A Stirling motor is a heat engine that operates by cyclic compression and expansion of air or other gas, the working fluid, at different temperature levels such that there is a net conversion of heat energy to mechanical work. The motor is an external combustion unit like a steam engine in that all heat transfer takes place through the engine wall and the heat source is outside the engine. But unlike the steam engine, the working fluid used by the Stirling motor is a fixed quantity of gas either air or other type. Similarly to other heat engines, the general cycle consists of compressing cool gas, heating the gas, expanding the hot gas, and finally cooling the gas again before repeating the cycle. The Stirling motor is noted for its high efficiency, quiet operation, and can be used with any type of heat source as the renewable ones.

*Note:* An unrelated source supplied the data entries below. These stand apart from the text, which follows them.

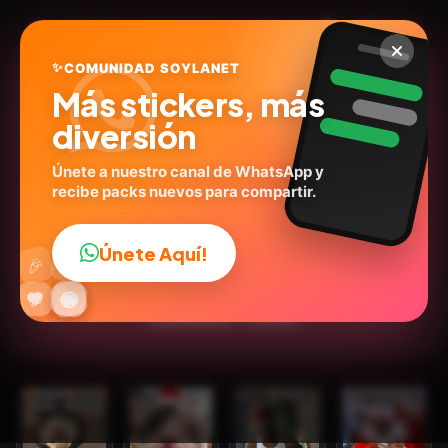
✨
COMUNIDAD SOYLANET
Más stickers, más
diversión
Únete a nuestro canal de WhatsApp y
recibe packs nuevos para compartir.
Navidad 🎁🎄🤶🏻
@kane_stickers
ID:
G4B8K
Únete Aquí!
👍
🎉
18
stickers
🎄Navidad
🙉Animales
💬Frases
🔥
✨
😂
🤩
😎
💬
😜
❤️
Expresiones
Humor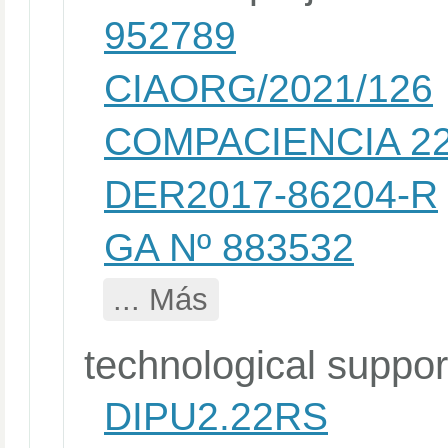
952789
CIAORG/2021/126
COMPACIENCIA 22
DER2017-86204-R
GA Nº 883532
... Más
technological suppor
DIPU2.22RS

The Stirling Motor unit designed by PEZHVAK PAZHOOH SANAT is an alfa type engine. It consists of two power pistons located in separate cylinders (one for the cold source and another for the hot one). They are connected to a tube where the regenerator is located, which stores and transfer the heat, that enables to reach a higher efficiency. There is a piston in each cylinder, they move with a phase difference of 90º between them. Cylinders are connected by a crankshaft, which makes the power/volume ratio be quite high, since the power transfer mechanism is very simple. Gas moves between the both cylinders in a close circuit. The external heat source provides energy to the hot cylinder and the expansion of the gas moves its piston, which is fixed to the other piston of the cold cylinder by means of a crankshaft. The hot gas passes to the cold cylinder. During this time the cold cylinder piston compresses the cooled gas and forces it to move to the hot cylinder, where it receives the heat from the hot source and the cycle starts again.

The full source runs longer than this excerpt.